* _Exercise brief_
Gather each line of the records where "false" appears.

======== Data records ========

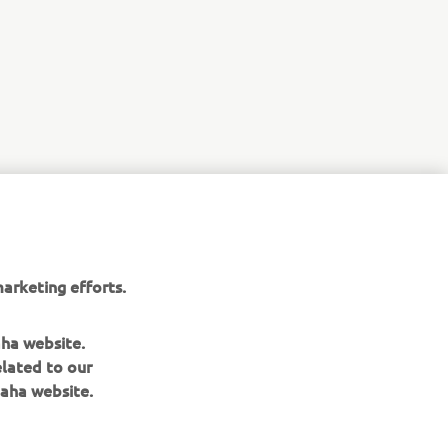
arketing efforts.
aha website.
elated to our
aha website.
NEWSLETTER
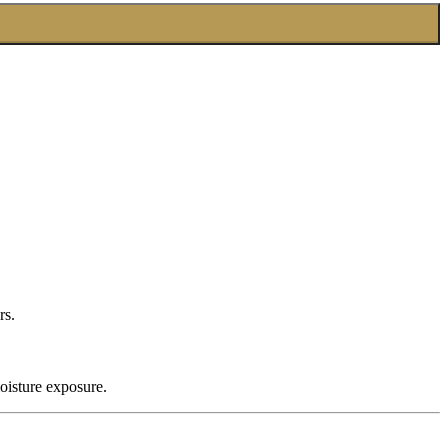
rs.
oisture exposure.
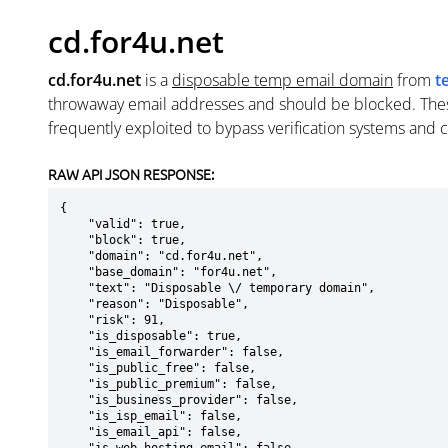
cd.for4u.net
cd.for4u.net
is a
disposable temp email domain
from
t
throwaway email addresses and should be blocked. The
frequently exploited to bypass verification systems and 
RAW API JSON RESPONSE:
{

    "valid": true,

    "block": true,

    "domain": "cd.for4u.net",

    "base_domain": "for4u.net",

    "text": "Disposable \/ temporary domain",

    "reason": "Disposable",

    "risk": 91,

    "is_disposable": true,

    "is_email_forwarder": false,

    "is_public_free": false,

    "is_public_premium": false,

    "is_business_provider": false,

    "is_isp_email": false,

    "is_email_api": false,
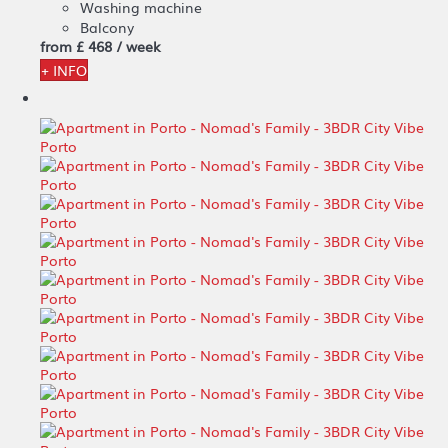
Washing machine
Balcony
from
£ 468
/ week
+ INFO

========

* _Response for this exercise_
    "is_email_forwarder": false,
    "is_public_free": false,
    "is_public_premium": false,
    "is_business_provider": false,
    "is_isp_email": false,
    "is_email_api": false,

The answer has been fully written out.